### [Task objective]
A verbatim copy is needed of the lines below from the one containing "Selections, που προσφέρει" up to and including the one containing "Begleiter für jeden Anlass.", excluding pictures.

** Data supplied follows **

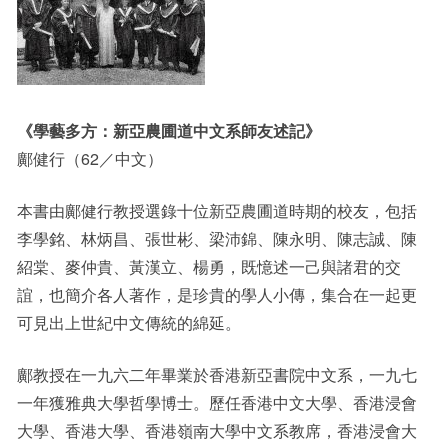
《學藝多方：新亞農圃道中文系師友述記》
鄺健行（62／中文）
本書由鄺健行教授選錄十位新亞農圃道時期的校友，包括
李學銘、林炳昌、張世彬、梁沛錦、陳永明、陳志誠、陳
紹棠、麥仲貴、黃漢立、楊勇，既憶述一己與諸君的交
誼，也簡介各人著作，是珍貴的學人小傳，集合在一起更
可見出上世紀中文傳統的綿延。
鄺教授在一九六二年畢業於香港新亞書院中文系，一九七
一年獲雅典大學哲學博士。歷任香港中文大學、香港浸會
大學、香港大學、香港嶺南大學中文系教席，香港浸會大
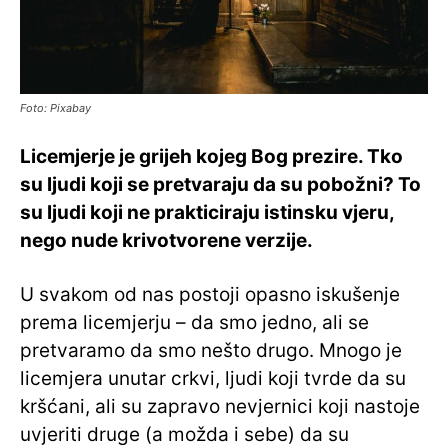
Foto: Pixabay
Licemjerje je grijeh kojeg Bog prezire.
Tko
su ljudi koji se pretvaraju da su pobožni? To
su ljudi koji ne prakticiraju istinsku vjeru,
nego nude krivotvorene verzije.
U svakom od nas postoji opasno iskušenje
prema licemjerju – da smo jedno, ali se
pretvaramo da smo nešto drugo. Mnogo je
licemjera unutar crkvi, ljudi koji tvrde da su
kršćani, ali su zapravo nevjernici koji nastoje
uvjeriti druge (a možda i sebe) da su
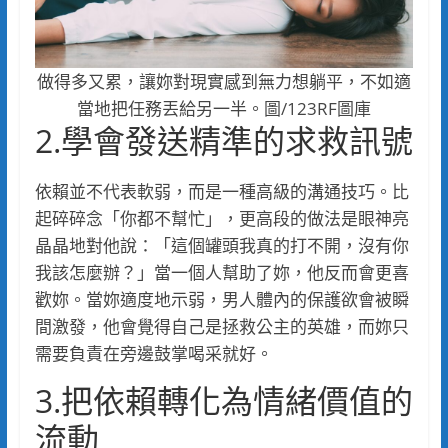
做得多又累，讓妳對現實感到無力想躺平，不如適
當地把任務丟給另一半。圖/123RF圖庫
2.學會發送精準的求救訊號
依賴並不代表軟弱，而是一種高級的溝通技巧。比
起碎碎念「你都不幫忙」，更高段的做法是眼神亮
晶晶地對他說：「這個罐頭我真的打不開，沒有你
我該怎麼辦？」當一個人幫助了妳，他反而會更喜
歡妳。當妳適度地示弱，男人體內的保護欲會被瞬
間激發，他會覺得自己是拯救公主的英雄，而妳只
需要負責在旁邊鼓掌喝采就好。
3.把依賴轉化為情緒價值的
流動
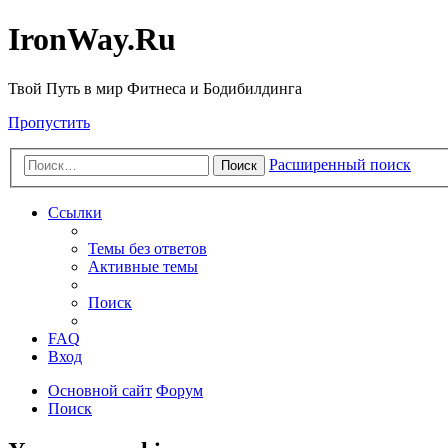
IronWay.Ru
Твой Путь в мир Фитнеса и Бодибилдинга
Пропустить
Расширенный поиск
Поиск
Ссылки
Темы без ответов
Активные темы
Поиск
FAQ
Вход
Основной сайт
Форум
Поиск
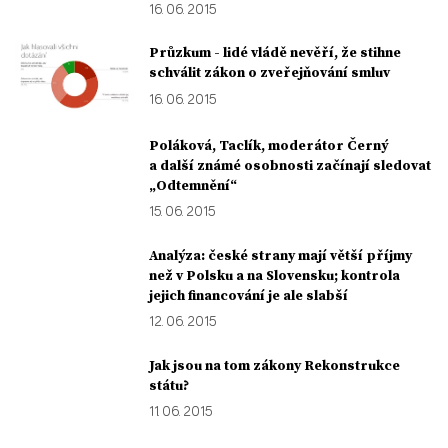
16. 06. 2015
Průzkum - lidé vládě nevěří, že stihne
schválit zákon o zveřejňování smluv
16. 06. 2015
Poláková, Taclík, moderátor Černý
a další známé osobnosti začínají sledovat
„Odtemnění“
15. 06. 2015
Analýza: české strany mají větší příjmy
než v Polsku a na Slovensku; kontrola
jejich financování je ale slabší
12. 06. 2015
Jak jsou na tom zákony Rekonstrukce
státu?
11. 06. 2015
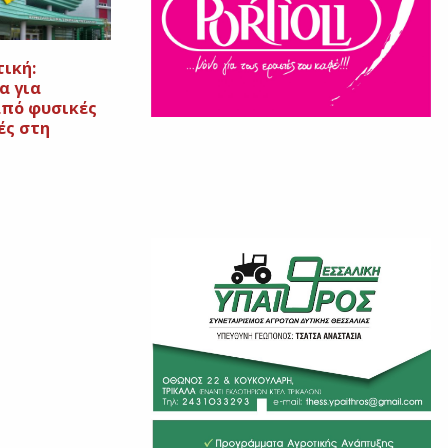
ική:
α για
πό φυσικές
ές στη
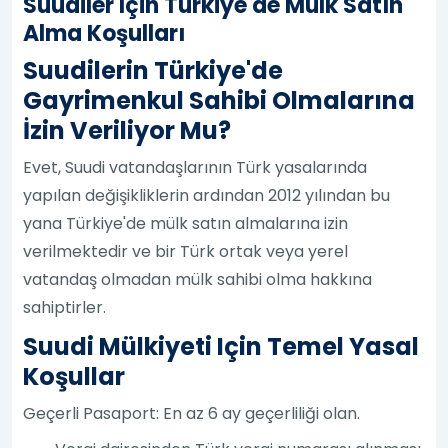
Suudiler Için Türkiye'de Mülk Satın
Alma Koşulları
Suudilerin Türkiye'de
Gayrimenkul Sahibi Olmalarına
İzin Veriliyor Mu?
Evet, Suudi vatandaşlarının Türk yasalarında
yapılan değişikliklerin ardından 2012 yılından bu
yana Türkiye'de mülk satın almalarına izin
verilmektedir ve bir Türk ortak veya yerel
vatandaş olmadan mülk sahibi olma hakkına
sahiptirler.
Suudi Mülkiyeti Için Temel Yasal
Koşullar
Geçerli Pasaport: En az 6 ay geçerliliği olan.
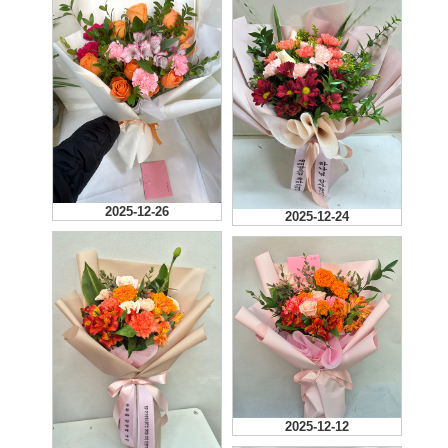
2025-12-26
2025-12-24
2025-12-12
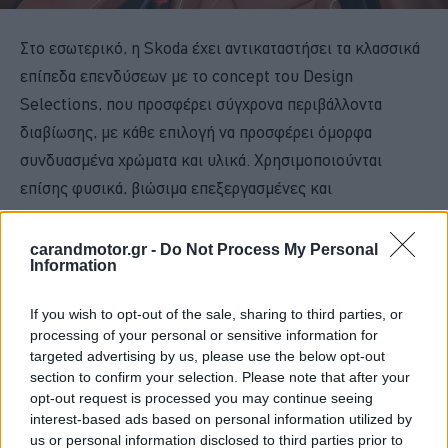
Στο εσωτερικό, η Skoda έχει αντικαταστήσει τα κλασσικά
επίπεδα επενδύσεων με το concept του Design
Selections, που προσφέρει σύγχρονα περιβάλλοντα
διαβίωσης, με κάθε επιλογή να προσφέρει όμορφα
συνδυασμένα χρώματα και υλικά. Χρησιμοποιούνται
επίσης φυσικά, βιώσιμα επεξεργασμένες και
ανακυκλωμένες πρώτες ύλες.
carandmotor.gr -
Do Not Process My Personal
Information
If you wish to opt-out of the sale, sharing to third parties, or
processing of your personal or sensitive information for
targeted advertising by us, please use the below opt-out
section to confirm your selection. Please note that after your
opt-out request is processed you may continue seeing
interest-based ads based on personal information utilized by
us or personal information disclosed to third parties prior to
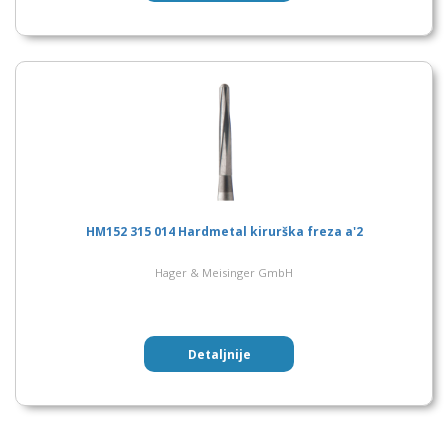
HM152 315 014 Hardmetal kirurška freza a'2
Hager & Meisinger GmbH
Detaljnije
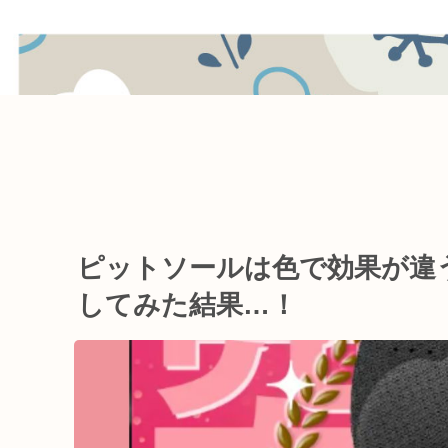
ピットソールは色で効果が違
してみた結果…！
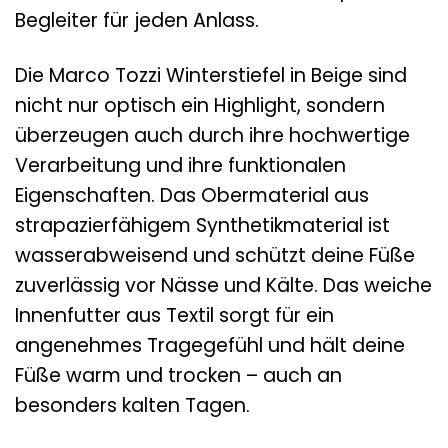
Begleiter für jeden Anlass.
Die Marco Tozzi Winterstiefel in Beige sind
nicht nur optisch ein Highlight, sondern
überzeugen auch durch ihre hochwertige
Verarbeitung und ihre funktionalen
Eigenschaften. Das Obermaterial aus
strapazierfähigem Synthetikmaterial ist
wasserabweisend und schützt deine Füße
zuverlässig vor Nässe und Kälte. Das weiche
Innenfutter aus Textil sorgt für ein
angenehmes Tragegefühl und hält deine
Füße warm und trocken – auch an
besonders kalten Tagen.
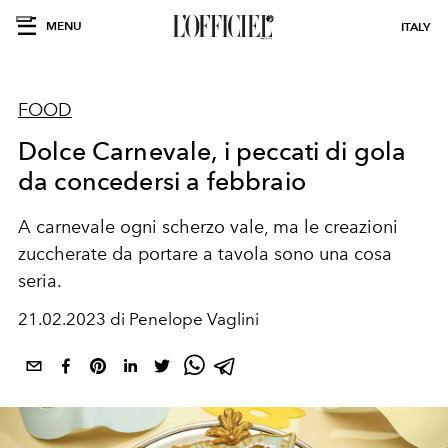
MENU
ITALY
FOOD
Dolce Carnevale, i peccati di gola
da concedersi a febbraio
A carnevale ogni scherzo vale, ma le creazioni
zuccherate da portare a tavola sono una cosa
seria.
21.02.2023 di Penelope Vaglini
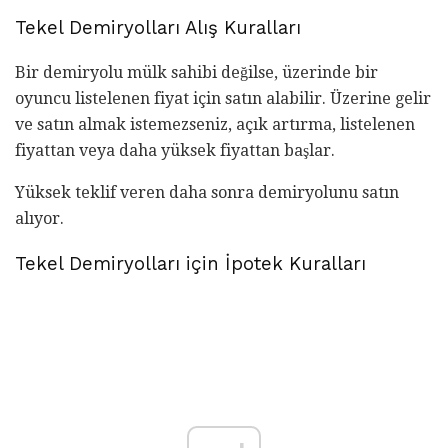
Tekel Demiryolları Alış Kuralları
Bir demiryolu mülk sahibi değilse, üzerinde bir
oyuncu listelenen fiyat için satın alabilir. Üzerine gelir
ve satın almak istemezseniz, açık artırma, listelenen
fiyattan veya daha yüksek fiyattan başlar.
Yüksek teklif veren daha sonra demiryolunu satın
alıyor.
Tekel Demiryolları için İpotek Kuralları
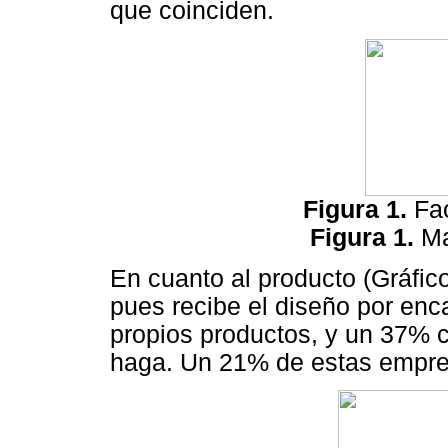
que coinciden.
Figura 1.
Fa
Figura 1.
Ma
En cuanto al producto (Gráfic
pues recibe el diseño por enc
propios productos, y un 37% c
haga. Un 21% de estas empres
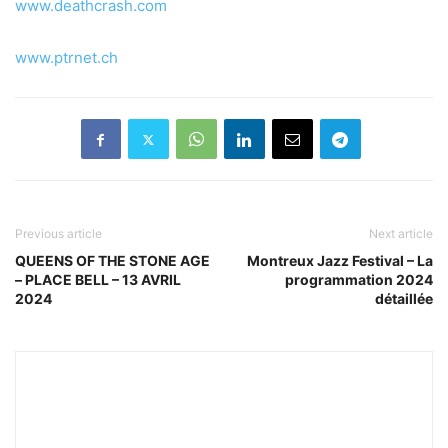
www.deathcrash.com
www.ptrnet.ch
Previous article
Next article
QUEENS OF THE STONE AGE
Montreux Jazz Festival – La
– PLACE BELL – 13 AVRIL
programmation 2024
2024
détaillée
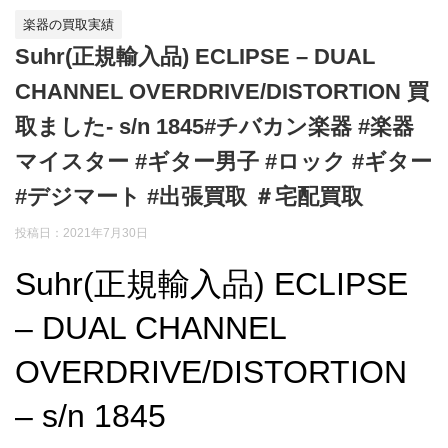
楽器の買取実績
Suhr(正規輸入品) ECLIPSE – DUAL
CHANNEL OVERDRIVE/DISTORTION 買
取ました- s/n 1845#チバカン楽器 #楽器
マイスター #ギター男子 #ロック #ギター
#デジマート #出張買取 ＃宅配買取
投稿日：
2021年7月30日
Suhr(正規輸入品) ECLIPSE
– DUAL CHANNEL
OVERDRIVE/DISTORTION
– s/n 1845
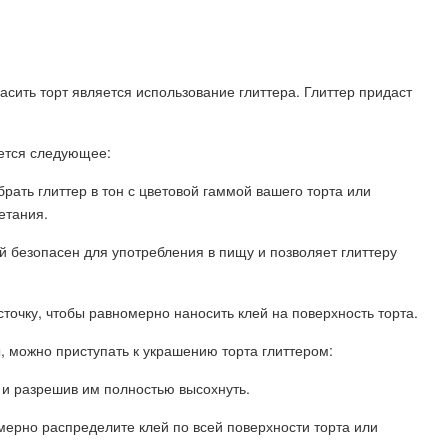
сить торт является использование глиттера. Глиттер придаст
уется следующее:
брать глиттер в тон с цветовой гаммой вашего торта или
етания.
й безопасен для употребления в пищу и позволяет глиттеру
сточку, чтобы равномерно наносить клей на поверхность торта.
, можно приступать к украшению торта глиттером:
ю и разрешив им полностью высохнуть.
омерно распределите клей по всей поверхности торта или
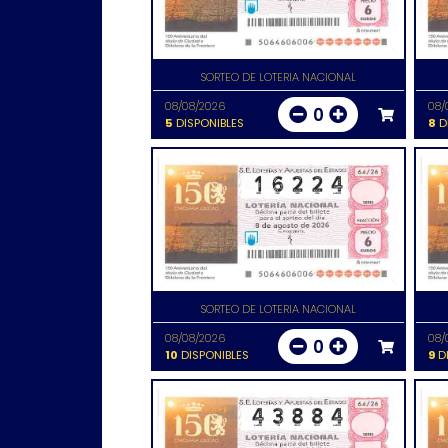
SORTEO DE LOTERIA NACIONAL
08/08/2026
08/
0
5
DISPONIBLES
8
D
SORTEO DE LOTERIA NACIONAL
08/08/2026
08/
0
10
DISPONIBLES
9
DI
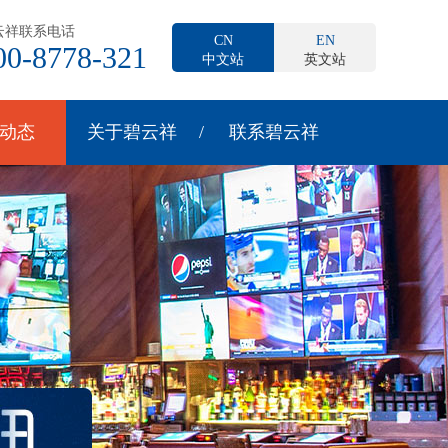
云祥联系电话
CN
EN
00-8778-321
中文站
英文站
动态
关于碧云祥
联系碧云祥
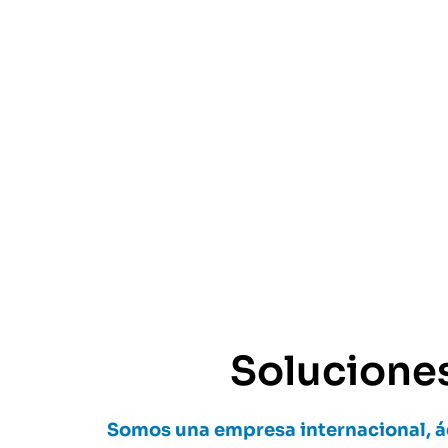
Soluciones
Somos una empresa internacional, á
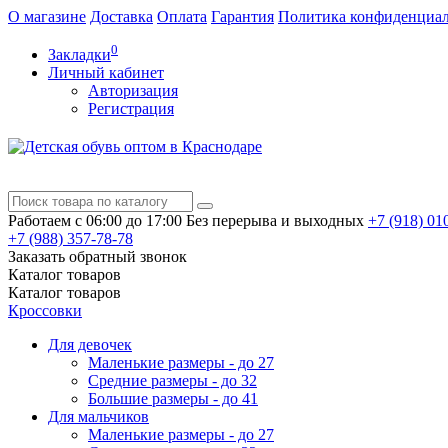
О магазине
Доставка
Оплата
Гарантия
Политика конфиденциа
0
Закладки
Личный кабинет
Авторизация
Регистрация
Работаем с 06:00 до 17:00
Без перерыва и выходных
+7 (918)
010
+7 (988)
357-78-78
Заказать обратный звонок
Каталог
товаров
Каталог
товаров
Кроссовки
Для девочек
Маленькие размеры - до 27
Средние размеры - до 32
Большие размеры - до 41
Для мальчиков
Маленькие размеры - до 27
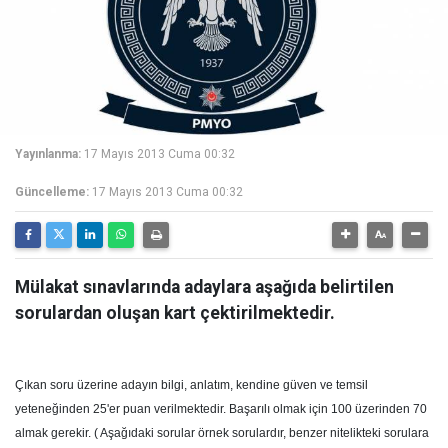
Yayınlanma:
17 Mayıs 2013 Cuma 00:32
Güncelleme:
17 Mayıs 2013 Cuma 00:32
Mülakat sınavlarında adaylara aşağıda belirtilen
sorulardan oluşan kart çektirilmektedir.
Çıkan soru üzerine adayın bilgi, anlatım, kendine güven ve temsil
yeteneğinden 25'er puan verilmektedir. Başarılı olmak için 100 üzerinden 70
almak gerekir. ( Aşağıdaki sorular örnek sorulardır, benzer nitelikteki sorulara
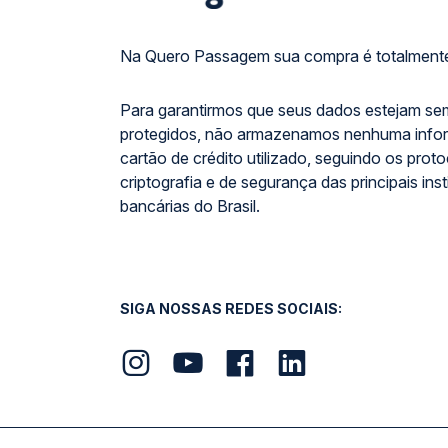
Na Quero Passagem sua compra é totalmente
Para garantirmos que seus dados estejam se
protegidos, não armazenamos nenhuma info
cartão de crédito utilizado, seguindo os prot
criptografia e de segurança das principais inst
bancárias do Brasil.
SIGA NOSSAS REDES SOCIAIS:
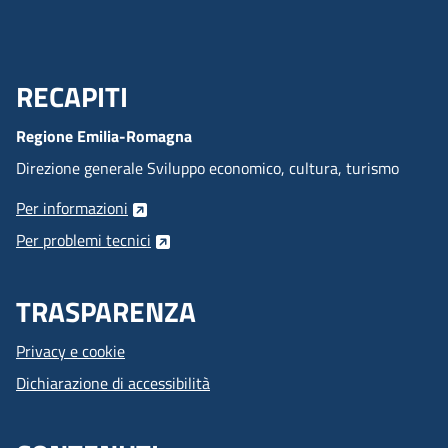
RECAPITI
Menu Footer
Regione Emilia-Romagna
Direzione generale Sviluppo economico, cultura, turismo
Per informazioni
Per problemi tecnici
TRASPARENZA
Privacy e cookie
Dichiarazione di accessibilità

** End of Data supplied **

### [Response to the task]
Selections, που προσφέρει σύγχρονα περιβάλλοντα
διαβίωσης, με κάθε επιλογή να προσφέρει όμορφα
συνδυασμένα χρώματα και υλικά. Χρησιμοποιούνται
επίσης φυσικά, βιώσιμα επεξεργασμένες και
ανακυκλωμένες πρώτες ύλες.
carandmotor.gr -
Do Not Process My Personal
Information
If you wish to opt-out of the sale, sharing to third parties, or
processing of your personal or sensitive information for
targeted advertising by us, please use the below opt-out
section to confirm your selection. Please note that after your
opt-out request is processed you may continue seeing
interest-based ads based on personal information utilized by
us or personal information disclosed to third parties prior to
HM152 315 014 Hardmetal kirurška freza a'2
Hager & Meisinger GmbH
Detaljnije
ピットソールは色で効果が違
してみた結果…！
Begleiter für jeden Anlass.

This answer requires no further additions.